For metabolite identification, the mass list was submitted to the MassTrix 3 server (http://masstrix3.helmholtz-muenchen.de/masstrix3/, [14]) server selecting V. vinifera as organism, considering possible adducts M + H and M + Na for ESI+, and M-H and M + Cl for ESI− data, with a maximum error acceptance of 3 ppm. A total of 221 masses were annotated for ESI− and 1366 for ESI+. A manual curation for compounds with biological role was done by searching the annotated metabolites in the public databases PubChem (http://pubchem.ncbi.nlm.nih.gov/, [15]), KNApSAcK (http://kanaya.naist.jp/KNApSAcK/, [16]), KEGG (Kyoto Encyclopedia of Genes and Genomes, http://www.genome.jp/kegg/kegg2.html, [17]), Lipid Maps (http://www.lipidmaps.org/, [18]) and Metabolomics workbench (http://www.metabolomicsworkbench.org/, [19]).
3. Results and discussion
The analysis of unknown metabolites and the biological interpretation of their relationships represent a very important basis for the profiling of unique metabolic systems and the comparison of such profiles in different phenotypes.
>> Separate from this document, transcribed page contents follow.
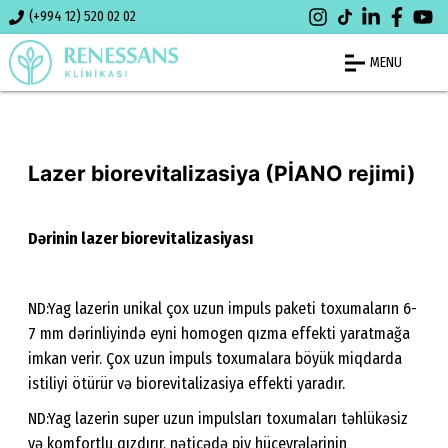
(+994 12) 520 02 02
MENU
Lazer biorevitalizasiya (PİANO rejimi)
Dərinin lazer biorevitalizasiyası
ND:Yag lazerin unikal çox uzun impuls paketi toxumaların 6-
7 mm dərinliyində eyni homogen qızma effekti yaratmağa
imkan verir. Çox uzun impuls toxumalara böyük miqdarda
istiliyi ötürür və biorevitalizasiya effekti yaradır.
ND:Yag lazerin super uzun impulsları toxumaları təhlükəsiz
və komfortlu qızdırır, nəticədə piy hüceyrələrinin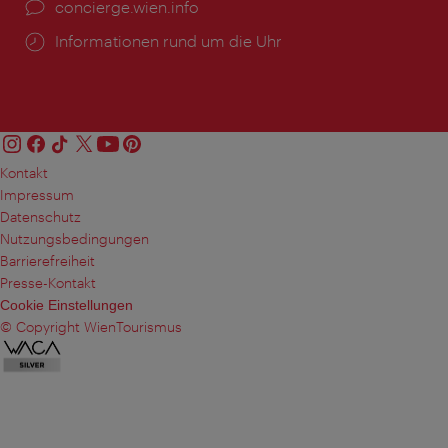
Ort:
concierge.wien.info
Öffnungszeiten:
Informationen rund um die Uhr
Kontakt
Impressum
Datenschutz
Nutzungsbedingungen
Barrierefreiheit
Presse-Kontakt
Cookie Einstellungen
© Copyright WienTourismus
To ensure meaningful results and high data quality it is important to have a thorough experimental design and an efficient extraction protocol, specifically designed to be used with an accurate analytical technique.
There is no doubt that mass spectrometry (MS) in metabolomics has facilitated the simultaneous detection and quantification of a large number of metabolites within a large dynamic range. Additionally, it provides structural information through fragmentation experiments in the absence of commercially available standards [20]. Within the several MS instruments available, FTICR is the most powerful tool to fingerprint complex samples, due to its extremely high resolution and high mass accuracy, often better than 1 ppm [21], [22], having therefore a huge potential in the screening of different samples (as discussed in [22], [23]). However, there are very few studies that use FT-MS in plant metabolomics [20], [24], [25], [26], [27]. Most of these studies are based on the analysis of a single extract from the plant material, either using a single solvent, normally methanol or acetonitrile, or a mixture of solvents, either methanol/water or methanol/water/chloroform. The later has several advantages in metabolite extraction yield and reproducibility, by allowing the simultaneous extraction of polar and non-polar metabolites [28]. In addition, chloroform contributes to protein denaturation, therefore preventing the occurrence of biochemical reactions during the extraction step [29].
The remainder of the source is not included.